A new Census Bureau report shows the baby-boom generation fading further into the gray and giving way to millennials in a country whose younger generations are also becoming more diverse.
The white population in the United States reached an all-time high median age of 43, while those younger than 5 were outnumbered by minority children.
“That’s a reflection of how the U.S. is aging,” said Mark Hugo Lopez, director of Hispanic research at the Pew Research Center.
At the same time, the latest census data reflect earlier findings that China has replaced Mexico as the chief source of U.S. immigrants. Hispanic immigration has slowed overall as Asian migration chugs along.
“At the national level, a lot of these trends we see now tend to be continuations of older trends,” said Ben Bolender, chief of the Census Bureau’s population estimates branch.
The annual update of population estimates released Thursday includes changes by age, sex, race and Hispanic origin nationwide and by states and counties between April 1, 2010, and July 1, 2014. Although the report is short on dramatic shifts, it offers a snapshot of further changes in long-term trends, especially as the nation becomes more diverse.
“In a sense, 2015 marks the demographic passing of the baby-boom generation, and it will continue to be an ever-smaller part of the total U.S. population until it disappears altogether later this century,” said
C. Matthew Snipp, a sociology professor at Stanford University.
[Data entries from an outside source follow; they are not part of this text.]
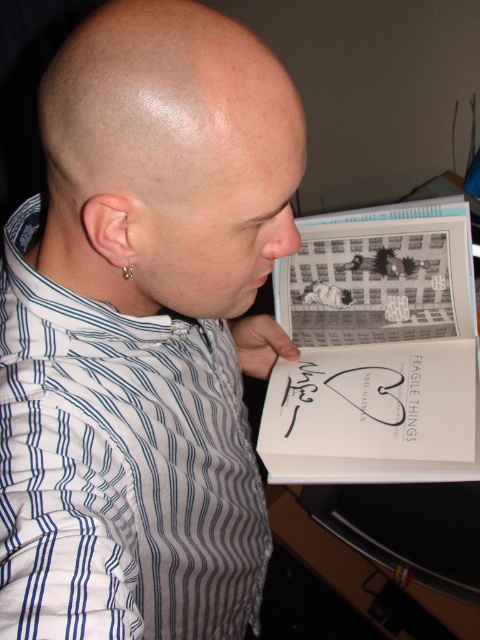 The image size is (480, 640). What do you see at coordinates (120, 467) in the screenshot?
I see `white striped shirt at center` at bounding box center [120, 467].

Is white striped shirt at center positioned before bald head at center?

Yes, it is.

Between point (259, 596) and point (72, 227), which one is positioned in front?

Point (72, 227) is more forward.

Locate an element on the screen. white striped shirt at center is located at coordinates (120, 467).

Is bald head at center above silver metallic earring at ear?

Yes, bald head at center is above silver metallic earring at ear.

Does bald head at center have a greater height compared to silver metallic earring at ear?

Indeed, bald head at center has a greater height compared to silver metallic earring at ear.

Is point (134, 166) less distant than point (131, 268)?

Yes.

At what (x,y) coordinates should I click in order to perform the action: click on bald head at center. Please return your answer as a coordinate pair (x, y). The height and width of the screenshot is (640, 480). Looking at the image, I should click on pos(168,161).

Does white striped shirt at center have a smaller size compared to silver metallic earring at ear?

Actually, white striped shirt at center might be larger than silver metallic earring at ear.

Does white striped shirt at center appear on the right side of silver metallic earring at ear?

Correct, you'll find white striped shirt at center to the right of silver metallic earring at ear.

Is point (232, 419) farther from camera compared to point (126, 266)?

Yes, point (232, 419) is behind point (126, 266).

Find the location of a particular element. white striped shirt at center is located at coordinates (120, 467). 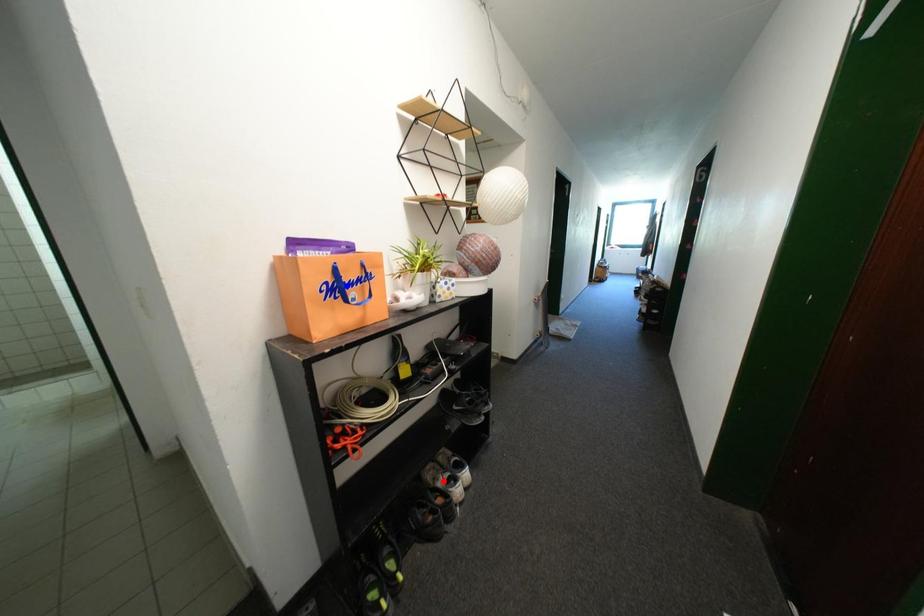 Question: In the image, two points are highlighted. Which point is nearer to the camera? Reply with the corresponding letter.

Choices:
 (A) blue point
 (B) red point

Answer: (A) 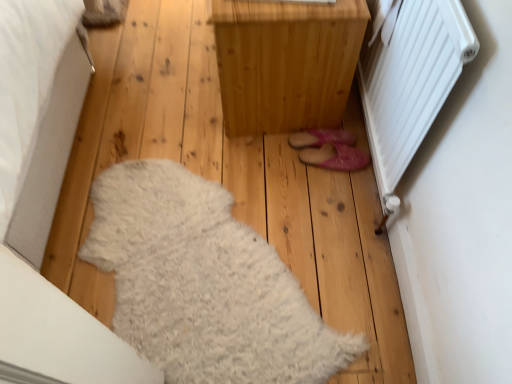 You are a GUI agent. You are given a task and a screenshot of the screen. Output one action in this format:
    pyautogui.click(x=<x>, y=<y>)
    Task: Click on the free location above white fluffy rug at lower left (from a real-world perspective)
    The image size is (512, 384).
    Given the screenshot: What is the action you would take?
    pyautogui.click(x=218, y=260) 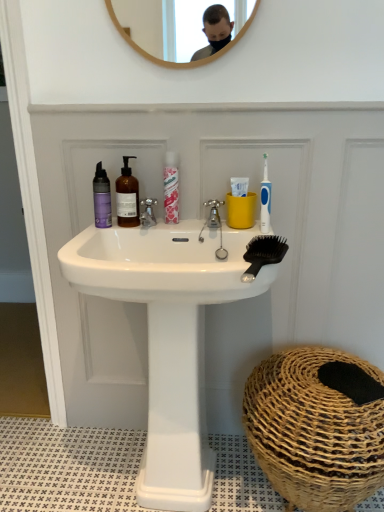 Question: Can you confirm if white glossy sink at center is wider than purple matte bottle at left, placed as the third mouthwash when sorted from right to left?

Choices:
 (A) yes
 (B) no

Answer: (A)

Question: Is white glossy sink at center aimed at purple matte bottle at left, which is the first mouthwash in left-to-right order?

Choices:
 (A) yes
 (B) no

Answer: (B)

Question: Is purple matte bottle at left, which is the first mouthwash in left-to-right order, a part of white glossy sink at center?

Choices:
 (A) yes
 (B) no

Answer: (B)

Question: Is white glossy sink at center to the left of purple matte bottle at left, placed as the third mouthwash when sorted from right to left, from the viewer's perspective?

Choices:
 (A) yes
 (B) no

Answer: (B)

Question: From the image's perspective, is white glossy sink at center under purple matte bottle at left, placed as the third mouthwash when sorted from right to left?

Choices:
 (A) no
 (B) yes

Answer: (B)

Question: Is the position of white glossy sink at center less distant than that of purple matte bottle at left, placed as the third mouthwash when sorted from right to left?

Choices:
 (A) yes
 (B) no

Answer: (A)

Question: Does silver metallic faucet at center, arranged as the first tap when viewed from the left, appear on the left side of translucent amber bottle at center, acting as the 2th mouthwash starting from the left?

Choices:
 (A) no
 (B) yes

Answer: (A)

Question: Can you confirm if silver metallic faucet at center, arranged as the first tap when viewed from the left, is shorter than translucent amber bottle at center, which is counted as the second mouthwash, starting from the right?

Choices:
 (A) yes
 (B) no

Answer: (A)

Question: From a real-world perspective, is silver metallic faucet at center, arranged as the first tap when viewed from the left, over translucent amber bottle at center, acting as the 2th mouthwash starting from the left?

Choices:
 (A) yes
 (B) no

Answer: (B)

Question: Could you tell me if silver metallic faucet at center, arranged as the first tap when viewed from the left, is facing translucent amber bottle at center, which is counted as the second mouthwash, starting from the right?

Choices:
 (A) no
 (B) yes

Answer: (A)

Question: From the image's perspective, would you say silver metallic faucet at center, which appears as the 2th tap when viewed from the right, is shown under translucent amber bottle at center, acting as the 2th mouthwash starting from the left?

Choices:
 (A) yes
 (B) no

Answer: (A)

Question: Does silver metallic faucet at center, arranged as the first tap when viewed from the left, come in front of translucent amber bottle at center, acting as the 2th mouthwash starting from the left?

Choices:
 (A) yes
 (B) no

Answer: (B)

Question: Is there a large distance between brown woven basket at lower right and white glossy sink at center?

Choices:
 (A) yes
 (B) no

Answer: (B) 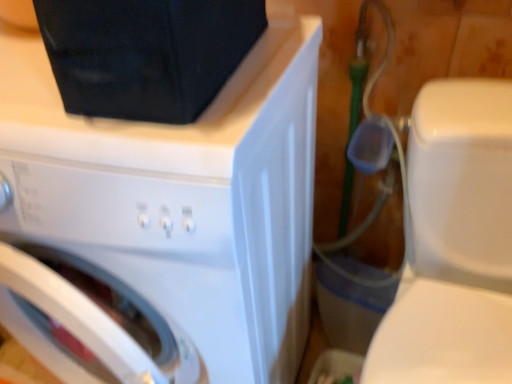 Measure the distance between white glossy toilet at right and camera.

white glossy toilet at right is 61.62 centimeters from camera.

Describe the element at coordinates (453, 242) in the screenshot. The image size is (512, 384). I see `white glossy toilet at right` at that location.

At what (x,y) coordinates should I click in order to perform the action: click on white glossy toilet at right. Please return your answer as a coordinate pair (x, y). The height and width of the screenshot is (384, 512). Looking at the image, I should click on (453, 242).

Describe the element at coordinates (163, 222) in the screenshot. This screenshot has height=384, width=512. I see `white glossy washing machine at upper left` at that location.

Identify the location of white glossy washing machine at upper left. (163, 222).

From the picture: What is the approximate height of white glossy washing machine at upper left?

The height of white glossy washing machine at upper left is 33.50 inches.

Locate an element on the screen. The image size is (512, 384). white glossy toilet at right is located at coordinates (453, 242).

Which is more to the left, white glossy toilet at right or white glossy washing machine at upper left?

white glossy washing machine at upper left is more to the left.

Between white glossy toilet at right and white glossy washing machine at upper left, which one is positioned behind?

white glossy washing machine at upper left is more distant.

Does point (460, 300) come in front of point (290, 146)?

No, it is behind (290, 146).

From the image's perspective, relative to white glossy washing machine at upper left, is white glossy toilet at right above or below?

white glossy toilet at right is below white glossy washing machine at upper left.

From a real-world perspective, between white glossy toilet at right and white glossy washing machine at upper left, who is vertically higher?

white glossy washing machine at upper left.

Does white glossy toilet at right have a lesser width compared to white glossy washing machine at upper left?

No.

From their relative heights in the image, would you say white glossy toilet at right is taller or shorter than white glossy washing machine at upper left?

Considering their sizes, white glossy toilet at right has less height than white glossy washing machine at upper left.

Between white glossy toilet at right and white glossy washing machine at upper left, which one has smaller size?

Smaller between the two is white glossy toilet at right.

Is white glossy toilet at right not within white glossy washing machine at upper left?

white glossy toilet at right is positioned outside white glossy washing machine at upper left.

Is there a large distance between white glossy toilet at right and white glossy washing machine at upper left?

No, white glossy toilet at right is not far from white glossy washing machine at upper left.

Is white glossy toilet at right facing away from white glossy washing machine at upper left?

That's not correct — white glossy toilet at right is not looking away from white glossy washing machine at upper left.

How different are the orientations of white glossy toilet at right and white glossy washing machine at upper left in degrees?

white glossy toilet at right and white glossy washing machine at upper left are facing 3.49 degrees away from each other.

Looking at this image, how far apart are white glossy toilet at right and white glossy washing machine at upper left?

white glossy toilet at right and white glossy washing machine at upper left are 12.85 inches apart from each other.

This screenshot has width=512, height=384. Find the location of `washing machine on the left of white glossy toilet at right`. washing machine on the left of white glossy toilet at right is located at coordinates (163, 222).

Looking at this image, considering the positions of objects white glossy washing machine at upper left and white glossy toilet at right in the image provided, who is more to the right, white glossy washing machine at upper left or white glossy toilet at right?

Positioned to the right is white glossy toilet at right.

Which object is closer to the camera taking this photo, white glossy washing machine at upper left or white glossy toilet at right?

white glossy toilet at right is more forward.

Between point (176, 370) and point (453, 293), which one is positioned behind?

The point (453, 293) is more distant.

From the image's perspective, between white glossy washing machine at upper left and white glossy toilet at right, which one is located above?

white glossy washing machine at upper left is shown above in the image.

From a real-world perspective, between white glossy washing machine at upper left and white glossy toilet at right, who is vertically lower?

white glossy toilet at right is physically lower.

Does white glossy washing machine at upper left have a greater width compared to white glossy toilet at right?

Incorrect, the width of white glossy washing machine at upper left does not surpass that of white glossy toilet at right.

Is white glossy washing machine at upper left shorter than white glossy toilet at right?

Incorrect, the height of white glossy washing machine at upper left does not fall short of that of white glossy toilet at right.

Is white glossy washing machine at upper left smaller than white glossy toilet at right?

No.

Is white glossy toilet at right inside white glossy washing machine at upper left?

No.

Does white glossy washing machine at upper left touch white glossy toilet at right?

No, white glossy washing machine at upper left is not with white glossy toilet at right.

Is white glossy washing machine at upper left looking in the opposite direction of white glossy toilet at right?

No, white glossy washing machine at upper left's orientation is not away from white glossy toilet at right.

How many degrees apart are the facing directions of white glossy washing machine at upper left and white glossy toilet at right?

The angle between the facing direction of white glossy washing machine at upper left and the facing direction of white glossy toilet at right is 3.49 degrees.

Measure the distance from white glossy washing machine at upper left to white glossy toilet at right.

white glossy washing machine at upper left and white glossy toilet at right are 12.85 inches apart.

Find the location of a particular element. This screenshot has height=384, width=512. washing machine lying above the white glossy toilet at right (from the image's perspective) is located at coordinates (163, 222).

Image resolution: width=512 pixels, height=384 pixels. I want to click on washing machine behind the white glossy toilet at right, so click(x=163, y=222).

I want to click on washer below the white glossy washing machine at upper left (from the image's perspective), so click(x=453, y=242). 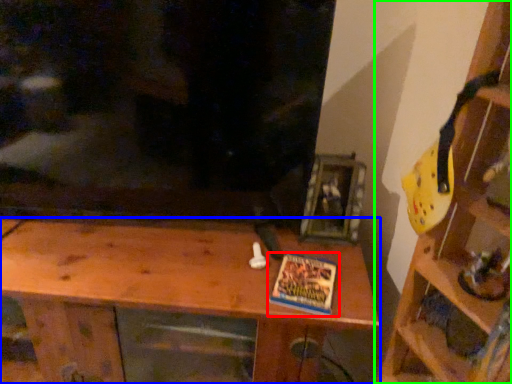 Question: Which object is the farthest from book (highlighted by a red box)? Choose among these: shelf (highlighted by a blue box) or shelf (highlighted by a green box).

The question now, he said, is whether the rise of the millennial generation will produce the same cultural revolution attributed to boomers.
William H. Frey, a senior fellow at the Brookings Institution and the author of “Diversity Explosion: How New Racial Demographics Are Remaking America,” said the report shows the white population is growing older and shrinking in proportion to minority groups, with whites experiencing a higher number of deaths than births. Non-Hispanic, single-race whites were the only group for which deaths exceeded births between 2013 and 2014. Minority children younger than 5 now make up 50.2 percent of that population group, the report found.
“This year is the first time the 0-to-4 population is minority-majority,” Bolender said.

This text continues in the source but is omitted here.